Aangezien het verzoek om voorlopige voorziening wordt toegewezen, ziet de voorzieningenrechter aanleiding om verweerder ingevolge artikel 8:84, vierde lid, van de Awb juncto artikel 8:75 van de Awb in de proceskosten van verzoeker te veroordelen. Onder toepassing van het Besluit proceskosten bestuursrecht kunnen deze kosten worden begroot op € 884,80, waarvan € 874,-- in verband met een door een derde verleende professionele rechtsbijstand en € 10,80, zijnde de reiskosten van verzoeker. De voorzieningenrechter ziet voorts aanleiding om te bepalen dat verweerder het door verzoeker betaalde griffierecht ad € 150,-- aan hem dient vergoeden.
Beslist wordt als volgt.
3. Beslissing
De voorzieningenrechter van de rechtbank Groningen,
RECHT DOENDE,
- wijst het verzoek tot het treffen van een voorlopige voorziening toe;
- schorst het primaire besluit van 22 maart 2010 tot zes weken nadat door verweerder op het bezwaarschrift van verzoeker is beslist;
- draagt verweerder op om de bezoldiging van verzoeker met ingang van 22 maart 2010 te hervatten;
- veroordeelt verweerder in de proceskosten van verzoeker ten bedrage van € 884,80 en bepaalt dat verweerder deze kosten alsmede het door verzoeker betaalde griffierecht ad € 150,-- aan hem dient te vergoeden.

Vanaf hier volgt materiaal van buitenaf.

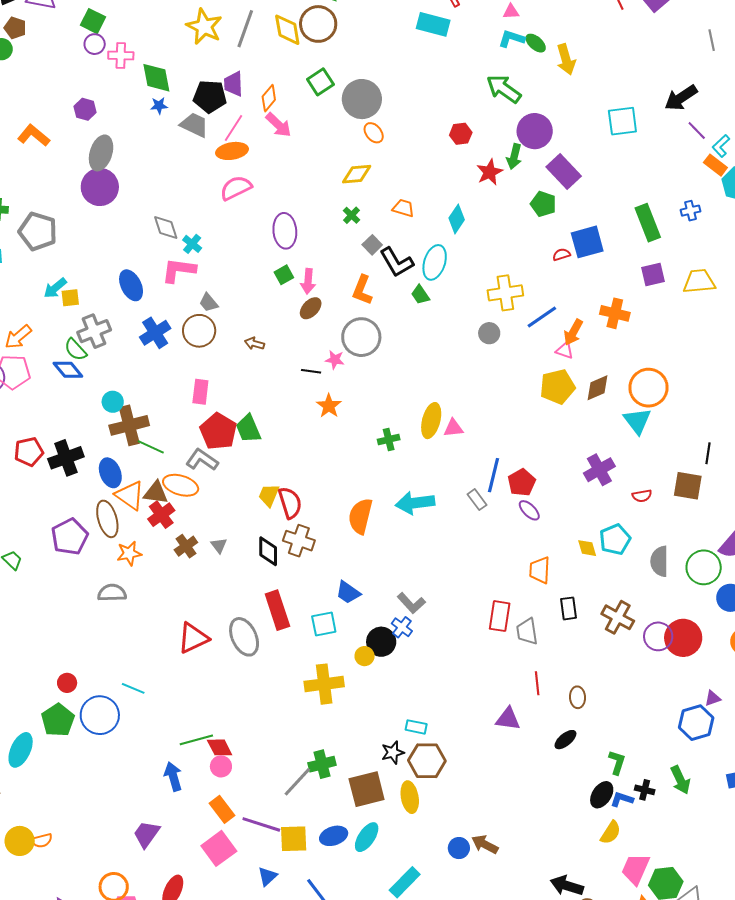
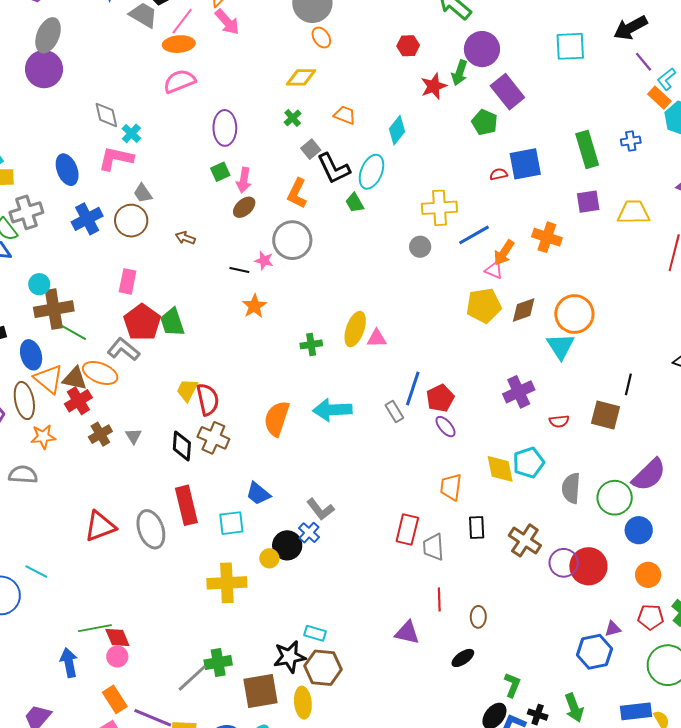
yellow diamond: (587, 548) -> (500, 469), size x1.5
black star: (393, 752) -> (290, 657), size x1.4

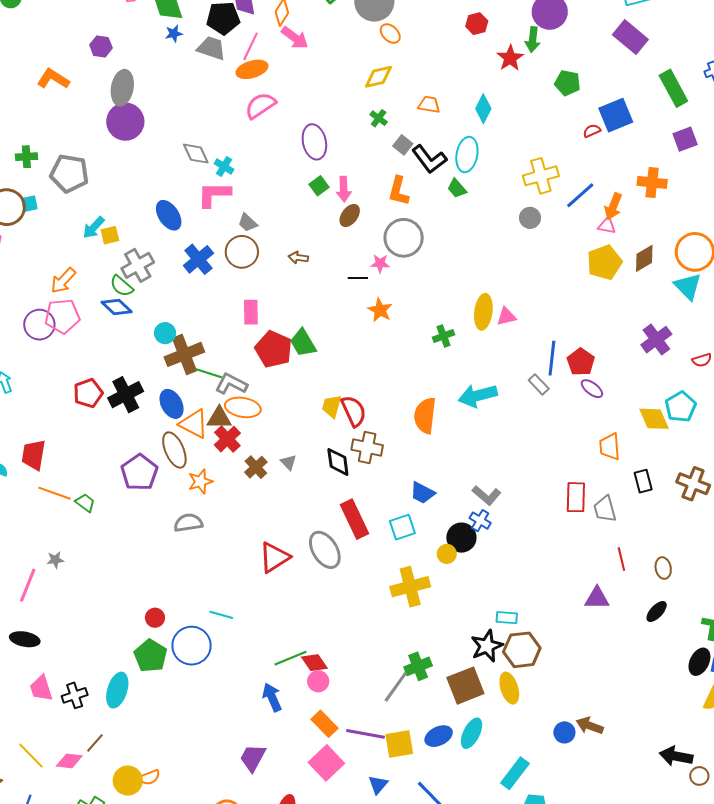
purple rectangle: (507, 92) -> (630, 37), moved
gray L-shape: (124, 349) -> (231, 384), moved

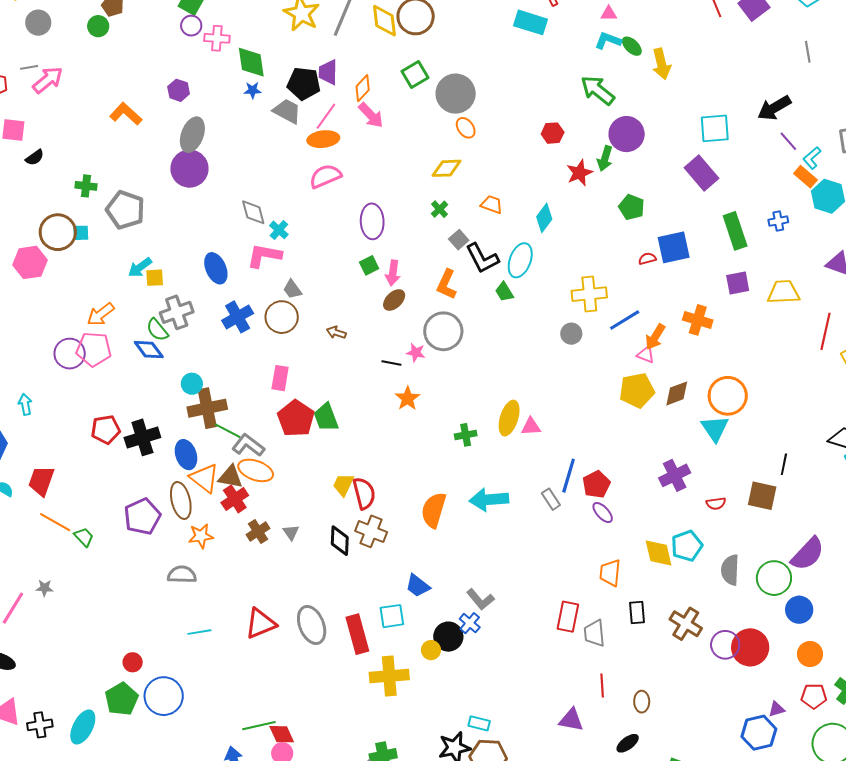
red rectangle: (355, 519) -> (357, 634), moved
cyan line: (221, 615) -> (199, 632), moved, turned -35

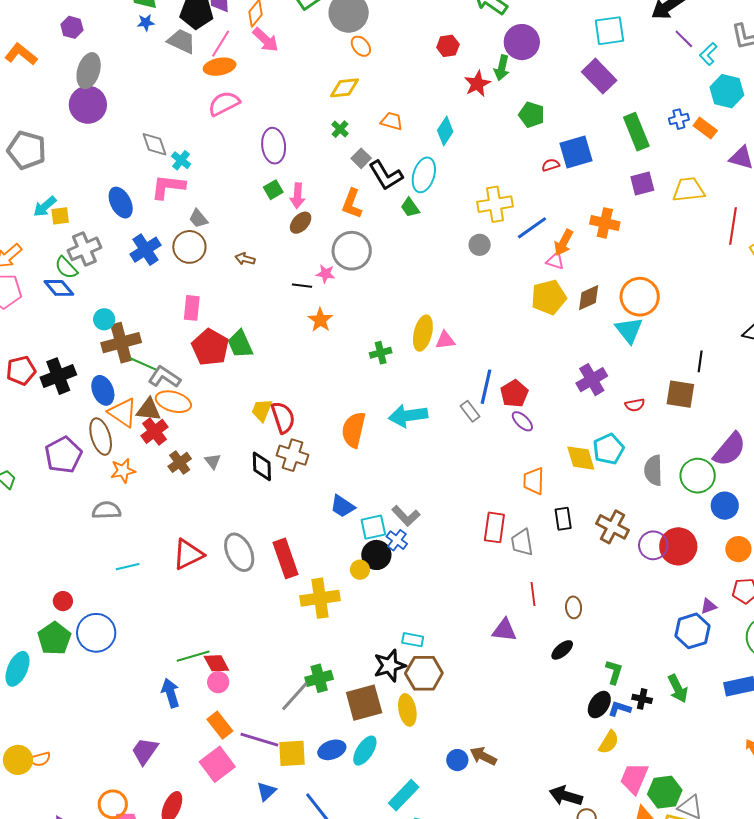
orange rectangle: (805, 177) -> (705, 128), moved
cyan square: (392, 616) -> (373, 527), moved

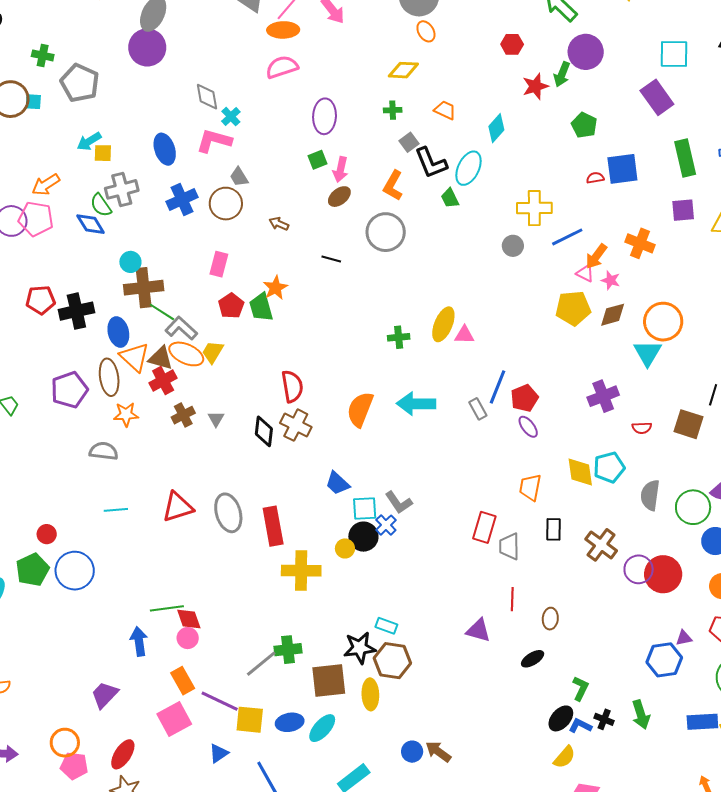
green cross: (340, 129) -> (393, 110), turned 36
pink star: (326, 274) -> (611, 280), moved
orange star: (320, 320) -> (275, 288), moved
red pentagon: (210, 347) -> (231, 306), size x0.7
yellow trapezoid: (262, 410) -> (213, 352), moved

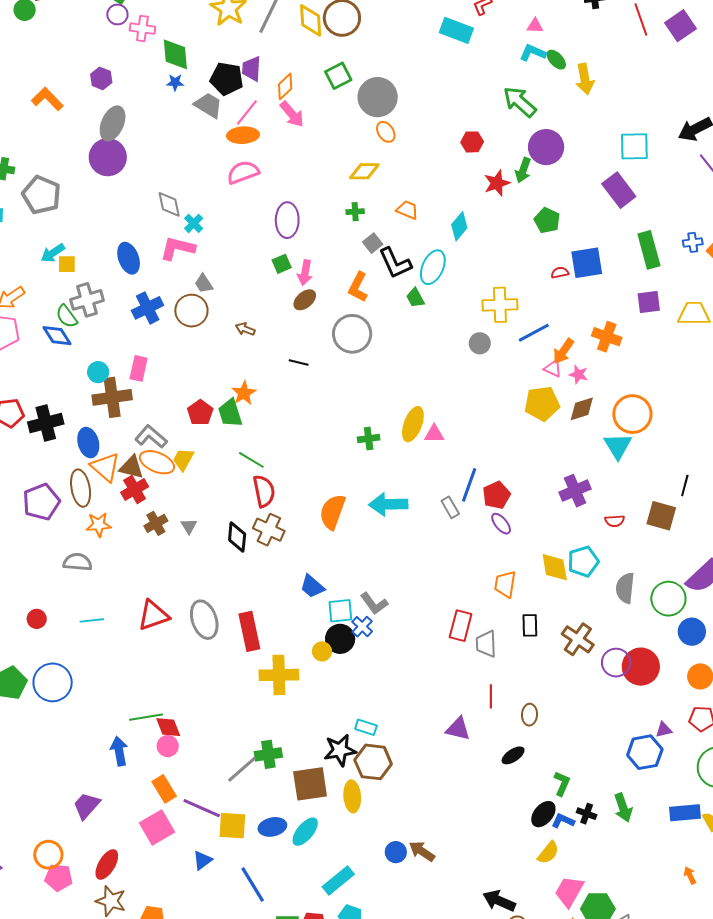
pink rectangle: (219, 264) -> (139, 368), moved
green line: (162, 312) -> (251, 460), moved
red circle: (47, 534) -> (37, 619), moved

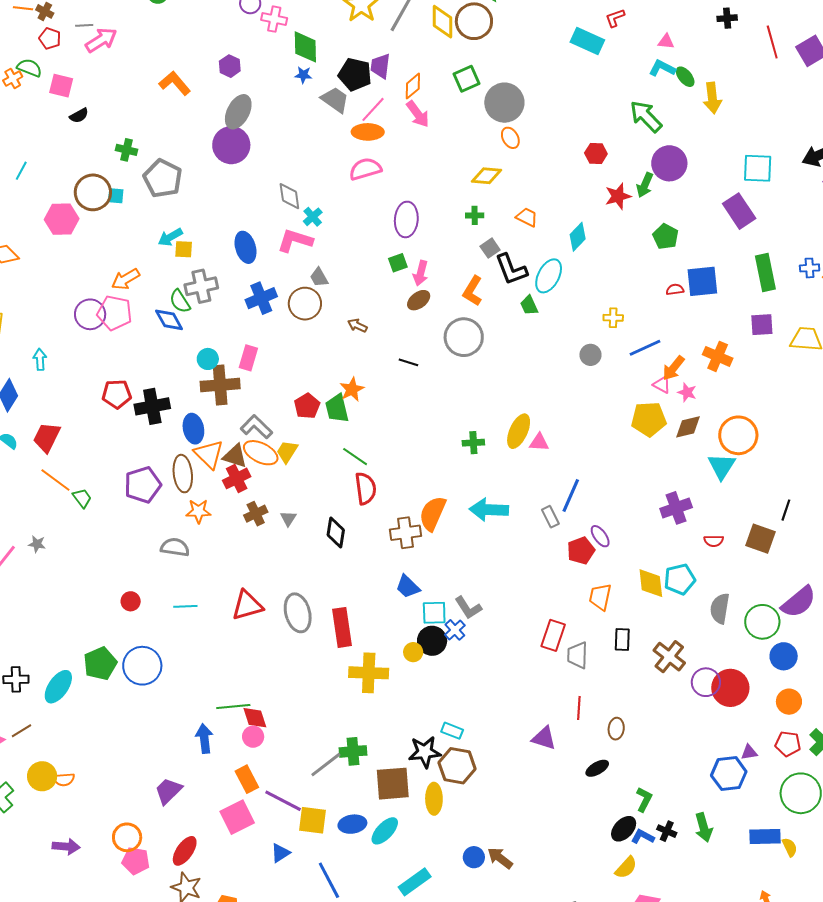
yellow cross: (500, 305) -> (613, 318), size x0.6
red pentagon: (496, 495) -> (581, 551), moved
brown cross: (269, 530) -> (406, 533), moved, turned -36

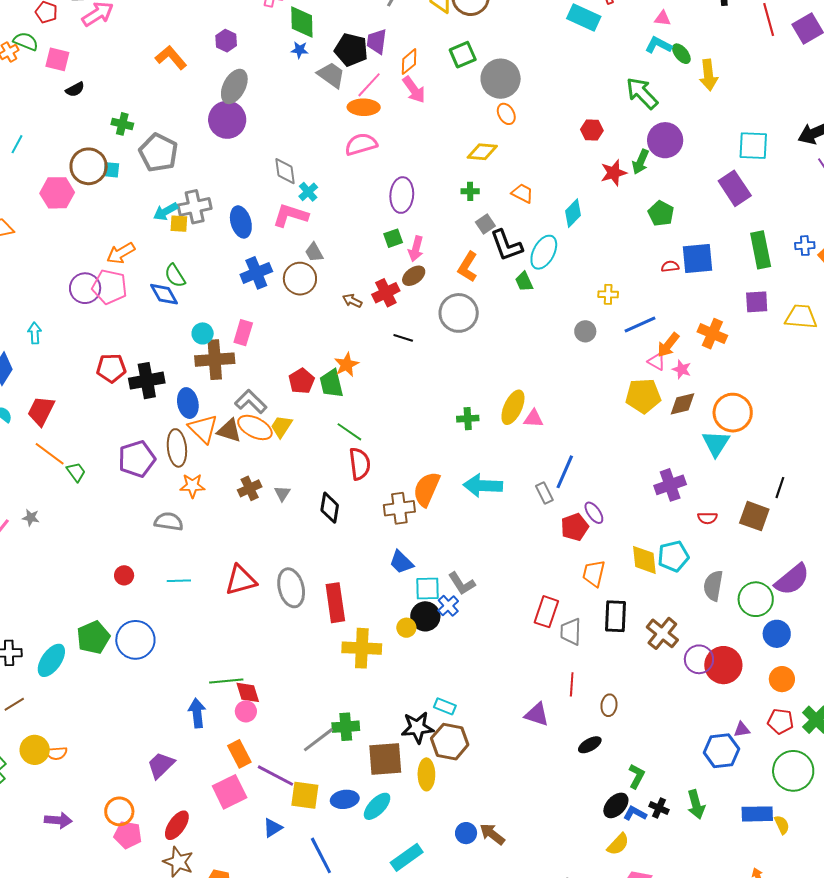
gray cross: (201, 286) -> (195, 207), moved
red cross: (237, 478) -> (386, 293), moved
black rectangle: (622, 640) -> (616, 616), size x1.4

Aldus gegeven door mr. M.W. de Jonge als voorzieningenrechter en in het openbaar door haar uitgesproken op 18 juni 2010, in tegenwoordigheid van mr. H.L.A. van Kats als griffier.
de griffier, de voorzieningenrechter,
Afschrift verzonden op:
typ: hvk
Tegen deze uitspraak staat geen rechtsmiddel open.